O Dito Pelo Não Dito ou a dor de existir

 

Alguns rostos, muitos rostos  apenas  se erguem na multidão como feridas visíveis, como superfícies onde o peso da existência se imprime com crueldade. São rostos que não chamam, mas puxam o olhar — não pela beleza, mas pelo silêncio mineral que os habita. Neles, o olhar não se oferece como janela, mas como poço: fundo, turvo, impossível de atravessar.

Essas pessoas não caminham, arrastam-se pelo tempo como móveis herdados que ninguém pediu. Estão no mundo como cadeiras empoeiradas em um quarto fechado: cumprem a função da existência, mas sem jamais encontrar quem as ocupe. O absurdo nelas não é conceito, é músculo. É a própria carne que sustenta, todos os dias, o fardo de existir sem motivo.

Falta-lhes o vocabulário da própria dor. O que não se diz apodrece por dentro, transformando-se em pedra encostada no peito. E é isso que vemos no olhar: a ossatura de um sofrimento que nunca encontrou palavra. São rostos que gritam sem som, que carregam no silêncio uma confissão impossível.

E quando cruzamos com eles, somos atravessados. Não é apenas tristeza que despertam, mas uma pena bruta, quase vergonhosa, como se víssemos o absurdo despido diante de nós.

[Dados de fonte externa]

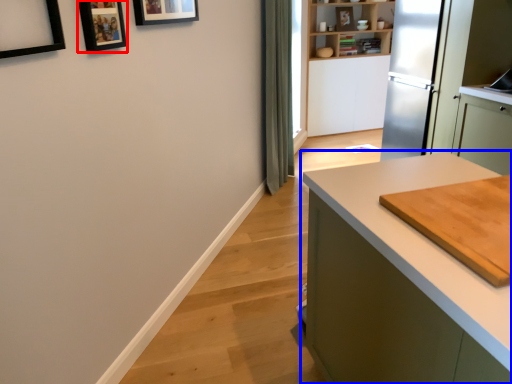 Question: Among these objects, which one is nearest to the camera, picture frame (highlighted by a red box) or countertop (highlighted by a blue box)?

Choices:
 (A) picture frame
 (B) countertop

Answer: (B) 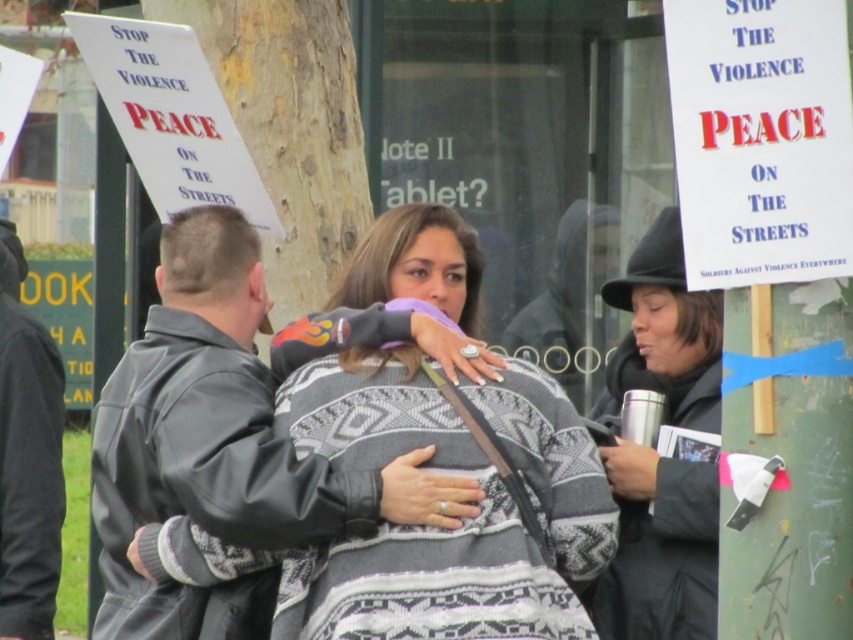 You are a photographer standing at the edge of the protest area. You want to take a photo that includes both the leather jacket at center and the black woolen hat at upper right. Given that your camera has a maximum focus range of 2 meters, will you be able to capture both subjects in focus?

The distance between the leather jacket at center and the black woolen hat at upper right is 2.03 meters. Since the camera can only focus within 2 meters, the subjects are slightly out of the focus range. Therefore, you might not be able to capture both in focus simultaneously.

Esses rostos lembram que viver não é sempre movimento ou desejo — às vezes é apenas peso. Um peso que se arrasta, que resiste, que permanece como um objeto teimoso na sala vazia do mundo.

Porque alguns rostos, poucos, trazem consigo a lembrança mais incômoda: a de que existir não é metáfora, não é promessa, não é escolha. É destino sem razão. E o olhar, nesses poucos, é o lugar onde o nada se revela nu, lembrando-nos de que viver é suportar o indizível — até que a palavra, se algum dia vier, consiga enfim dar forma à sombra.